Author: Amber

  • Education: Leave It To the Professionals

    I’m tired – sick and tired – of these medics with ten, fifteen, or even twenty years of experience trying to teach younger EMS professionals about our profession. Let’s be honest: medical knowledge evolves quickly. And so many of these older medics haven’t seriously paid attention to new studies in years. Meaning their knowledge of medicine is severely limited.

    I’m going to say something not everyone will like: if you’ve been a medic for more than ten years, your license should be revoked. And yeah, I know, ‘continuing education units’, blah blah blah. But if you’re like me, then you actively avoid those classes. And if you ARE forced to attend one, you sit at the back and take a nap. Or it’s an online class and you watch YouTube videos about how to fix a bad dye job while Jimmy from some no-name fire department explains how albuterol works. We get it – it’s a beta 1 antagonist.

    But the worst is when these so called veterans try to teach younger members their knowledge (and I use the term “knowledge” loosely).

    I remember being a young paramedic, still in my third attempt at getting through medical school, when an older male medic sat down and tried telling me that IVs shouldn’t be inserted at a 90 degree angle. Like, how else are you supposed to feel the vein pop? It’s even more gross when a man is trying to teach me. Like, I get it, you’re just hitting on me. Gross.
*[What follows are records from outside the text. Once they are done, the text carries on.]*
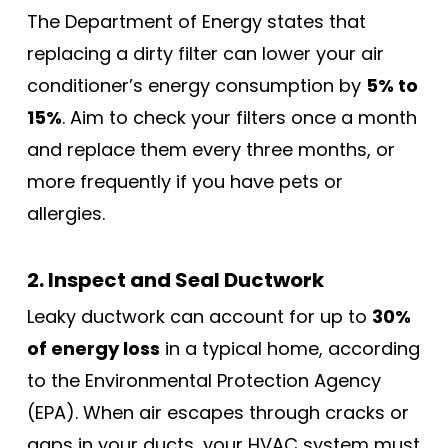
The Department of Energy states that
replacing a dirty filter can lower your air
conditioner’s energy consumption by
5% to
15%
. Aim to check your filters once a month
and replace them every three months, or
more frequently if you have pets or
allergies.
2. Inspect and Seal Ductwork
Leaky ductwork can account for up to
30%
of energy loss
in a typical home, according
to the Environmental Protection Agency
(EPA). When air escapes through cracks or
gaps in your ducts, your HVAC system must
    Anyway, once I’m in charge of my own agency, I’ll make sure to not hire anyone over the age of 40. That’s just too old to be useful.

  • Intubation: We’ve Been Doing It Wrong

    We’ve all been there. A 56 year old female, chief complaint of chest pain, with a history of anxiety and diabetes. Her skin is warm and pink with rapid respirations in the range of 38. Irregular and shallow ventilations and with clear lung sounds. If you’re a decent medic (and if you’re reading this, you are) then you can tell one thing just from what I’ve mentioned above: this patient in unable to control her own airway and is a candidate for rapid sequence intubation.

    Here’s the problem with the scene: time is limited. One thing other fields of medicine don’t understand about paramedicine is that our scene time, legally and morally, cannot be more than ten minutes. So taking time to push sedatives like ketamine or etomidate ()both of which are incredibly lethal drugs even in small doses) is a waste of time and resources. But for too long we’ve tried to accommodate the opinions of so-called ‘doctors’ and ‘medical experts’ and ‘the court of law’ just because they’re the ones in charge. But it’s not their patient. And it’s not their life to save.

    I think it’s time us paramedics really buckle down and focus on what we are: life-saving heroes. And life saving heroes don’t have time for Delayed Sequence Intubation (an oxymoron if I’ve ever heard one). Instead, it’s paralytic time.

    In the above scenario, the patient shows all the traditional signs of imminent respiratory collapse: rapid respirations, an inability to stop crying, and a recent breakup with her boyfriend of three years. (His name was Marko and he had shaggy blonde hair and a smile like a sunrise.) The traditional way would say to administer a sedative like versed or etomidate first. That’s wrong. If we waste anymore time, the patient could crash on us. Not to mention all the dangerous side effects we could be introducting. So, what’s the correct way?

    We skip straight to the Succs.

    A proper dosing of Suchsinocholine (.3 – 5mg/kg) will have the desired effect of controlling the patients airway and decreasing their respirations while we prepare for ventilation. By reducing their respiratory rate, we allow a proper build of carbon dioxide to help reset their respiratory drive. We can even supply 4 ppm of O2 via a non-rebreather to help support ventilation efforts in this time.

    After preparing for intubation (remember to forego the flex-guide or stylet as these will damage the airway 70% of the time), we immediately intubate the patient. We’ve now controlled the respirations and ventilations and have saved yet another life. This is the new way we should be operating and the which that modern science actually teaches us.

    So next time you go out into the field and run that chest pain call that turns into respiratory distress? Remember this simple phrase: intubation before relaxation.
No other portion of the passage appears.